Attention all theoretical physicists searching for the ideal glass transition phase: You can stop now. It doesn't exist.
One popular scientific idea is that matter turns from liquid to solid at a discrete point, but a study in tomorrow's issue of the journal Physical Review Letters suggests that the shift is continuous.
This realization could frustrate researchers in the field, as it makes transition-physics calculations all the more difficult. While the finding is mainly useful for future physics research, it might help scientists better understand the structure of the universe and could also lead to the development of golf clubs that pack a greater wallop.
Solid or liquid?
By nature, glassy materials are tricky to define. They have the disordered configuration of a liquid, but at cool temperatures they're so viscous and the molecules flow so slowly that they exhibit the brittle characteristics of a solid.
The effect can be seen in old, handmade windows that over the years have grown thicker at the base, as the molecules have slowly flowed downward due to gravity.

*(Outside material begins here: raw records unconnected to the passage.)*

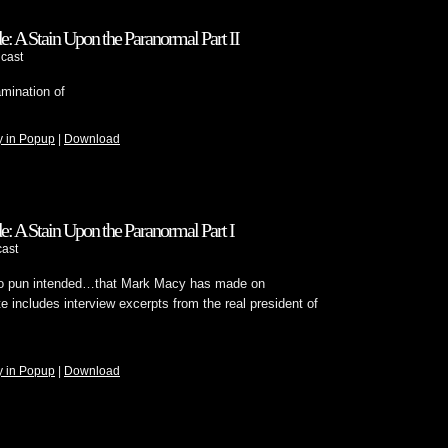
 A Stain Upon the Paranormal Part II
cast
amination of
y in Popup
|
Download
 A Stain Upon the Paranormal Part I
ast
o pun intended…that Mark Macy has made on
 includes interview excerpts from the real president of
y in Popup
|
Download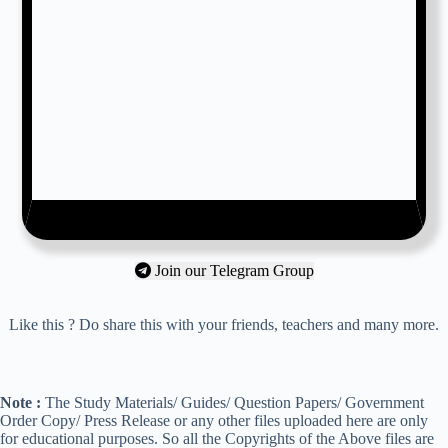
Join our Telegram Group
Like this ? Do share this with your friends, teachers and many more.
Note :
The Study Materials/ Guides/ Question Papers/ Government
Order Copy/ Press Release or any other files uploaded here are only
for educational purposes. So all the Copyrights of the Above files are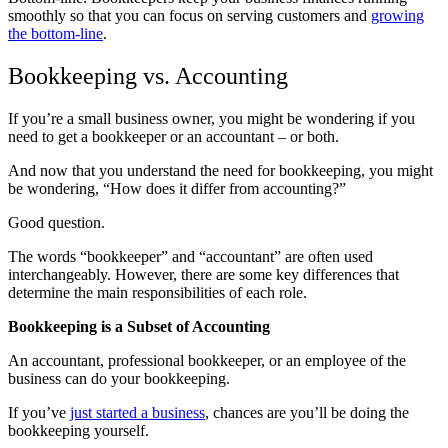
smoothly so that you can focus on serving customers and
growing
the bottom-line
.
Bookkeeping vs. Accounting
If you’re a small business owner, you might be wondering if you
need to get a bookkeeper or an accountant – or both.
And now that you understand the need for bookkeeping, you might
be wondering, “How does it differ from accounting?”
Good question.
The words “bookkeeper” and “accountant” are often used
interchangeably. However, there are some key differences that
determine the main responsibilities of each role.
Bookkeeping is a Subset of Accounting
An accountant, professional bookkeeper, or an employee of the
business can do your bookkeeping.
If you’ve
just started a business
, chances are you’ll be doing the
bookkeeping yourself.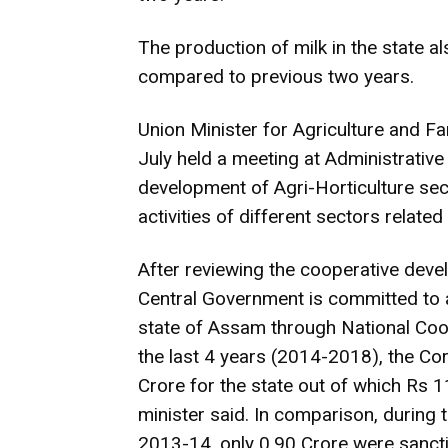
The production of milk in the state 
compared to previous two years.
Union Minister for Agriculture and 
July held a meeting at Administrative
development of Agri-Horticulture sec
activities of different sectors related 
After reviewing the cooperative devel
Central Government is committed to 
state of Assam through National Co
the last 4 years (2014-2018), the Co
Crore for the state out of which Rs 
minister said. In comparison, during
2013-14, only 0.90 Crore were sanct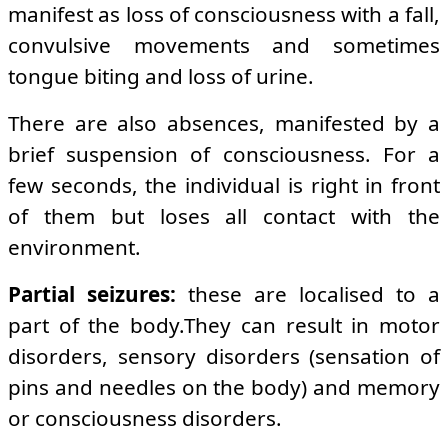
manifest as loss of consciousness with a fall,
convulsive movements and sometimes
tongue biting and loss of urine.
There are also absences, manifested by a
brief suspension of consciousness. For a
few seconds, the individual is right in front
of them but loses all contact with the
environment.
Partial seizures:
these are localised to a
part of the body.They can result in motor
disorders, sensory disorders (sensation of
pins and needles on the body) and memory
or consciousness disorders.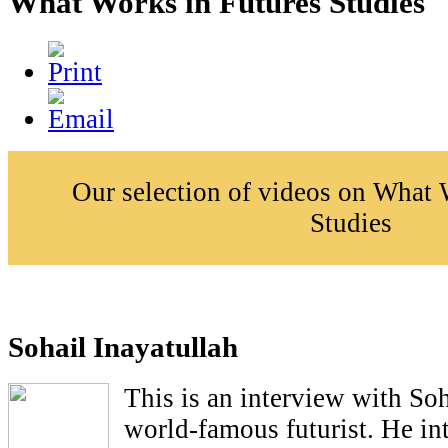
What Works in Futures Studies
Our selection of videos on What 
Studies
Sohail Inayatullah
This is an interview with Soh
world-famous futurist. He in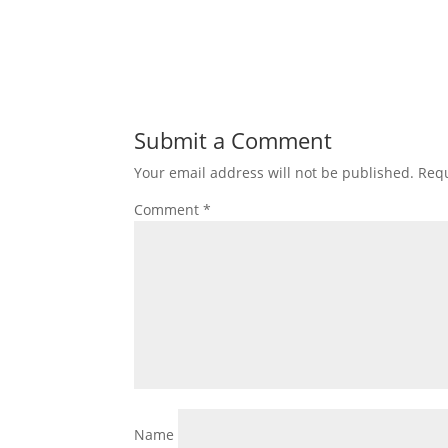
Submit a Comment
Your email address will not be published.
Requ
Comment
*
Name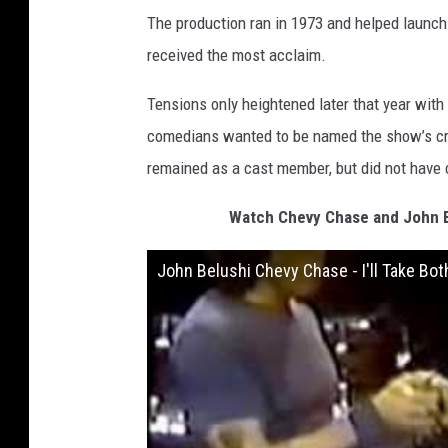
The production ran in 1973 and helped launch 
received the most acclaim.
Tensions only heightened later that year with
comedians wanted to be named the show’s cre
remained as a cast member, but did not have c
Watch Chevy Chase and John B
John Belushi Chevy Chase - I'll Take Bot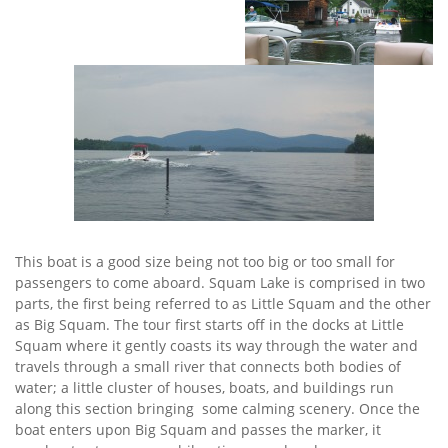
This boat is a good size being not too big or too small for
passengers to come aboard. Squam Lake is comprised in two
parts, the first being referred to as Little Squam and the other
as Big Squam. The tour first starts off in the docks at Little
Squam where it gently coasts its way through the water and
travels through a small river that connects both bodies of
water; a little cluster of houses, boats, and buildings run
along this section bringing some calming scenery. Once the
boat enters upon Big Squam and passes the marker, it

Physicists have spent considerable time attempting to identify what causes glassy matter's dramatic change of state. Some researchers proposed the ideal glass transition theory as the point during the transition when the material is cooling and the molecules have no option but to snap from a disordered liquid configuration to a highly-ordered solid one.
But when Salvatore Torquato of Princeton University and his colleagues performed random computer simulations of the transition, there seemed to be no well-defined point when all materials would make the transition.
"What we're saying is you could have this continuous change from most disordered to most ordered, and there are an infinite number of possible transition phases between these points," Torquato told LiveScience. "It puts another nail in the coffin for [the ideal transition] theory."
Unraveling the universe?
The finding will dismay some physicists. The previous and ideal explanation fit nicely within the already well-defined laws of thermodynamics — the description of the movement of energy in a system — and following these normal laws makes calculations simpler.
Although Torquato believes the new work will be most beneficial at a fundamental level for studying physics, it could help other scientists work out the structure of the early universe, which some believe existed in a somewhat amorphous, disordered state.
Or it might lead to the development of better industrial plastic materials and other useful polymers.
"Glasses can be formed from any substance, and the way their molecules interact places them somewhere at the border between solids and liquids, giving them some properties that manufacturers can exploit," Torquato said. "Golf club heads made of metallic glasses, for example, can make golf balls fly farther."